Me? I've always fancied myself a Cleveland kind of guy.
No fooling. It would be OK with me if they made Cleveland the permanent home of the Super Bowl. I'd be happy and heartened if the International Olympic Committee gave Cleveland a long look for a Summer or Winter Games. World's Fair. Bring it to Cleveland. It's all good here.
Truly. This place gets a bad rap. Cleveland endured the Dennis Kucinich regime and the white-shoes, white-belt era, a look that came to be known as the "Full Cleveland." There's no shortage of Cleveland jokes - a lot of folks have said they spent a week in Cleveland one night. It's easy to mock.

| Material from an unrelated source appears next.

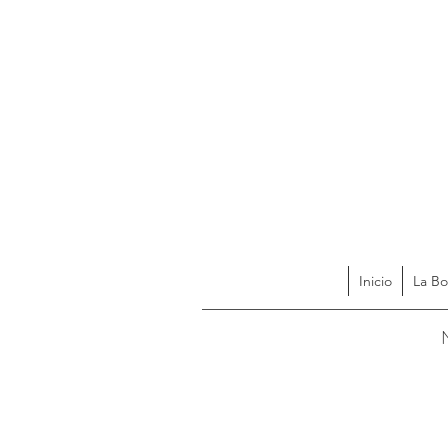
Inicio
La Bo
Acces
N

Not by me. I love Rust Belt cities, and Cleveland is among the finest - right up there with Pittsburgh and Detroit. It has hard-working, kind people who care about the value of a dollar. It has clean, wide streets, taxi cabs and hotels with air conditioning, and late-night room service. All the ballparks are downtown and the airport is in the same state and time zone as the city. You won't need a loan to take your wife to dinner. It has a Great Lake and Big Ten sports nearby.
Fans of the local pro teams wear a lot of team garb. They may be championship-starved, but they adore their Browns, Tribe, and Cavaliers.
Which brings us to the Celtics and the Cleveland Cavaliers. Watching the Green warm up last night at Quicken Loans Arena (Horrible name; aren't quick loans the primary cause of our nation's mortgage crisis? Maybe they should call this place "Recession Arena"), I was reminded of playoff history involving Boston and Cleveland.
We were all here just a few months ago, watching the Red Sox and Indians in the American League Championship Series. You remember. The Indians took a 3-1 series lead over the Red Sox, and Cleveland was agog. The Tribe were poised to eliminate the Sox in Game 5 at the Jake (where the light towers look like upright toothbrushes). A lot of us were pretty sure that Terry Francona was a dunce because he hadn't started Josh Beckett in Game 4. There was an outcry to bench Coco Crisp for Jacoby Ellsbury.
The Indians trotted out Beckett's ex-girlfriend, Danielle Peck, to perform the anthem at the Jake before Game 5. It didn't work. Beckett beat the Tribe, and the Sox came home to win twice more before sweeping their way through the World Series.
Boston-Cleveland playoff jousts have not always been so successful.
The Sox suffered one of their worst defeats in a one-game playoff against Cleveland to finish the 1948 season. Sox skipper Joe McCarthy selected washed-up Denny Galehouse to start the game and Galehouse was predictably routed while Cleveland owner Bill Veeck watched from a box seat at Fenway.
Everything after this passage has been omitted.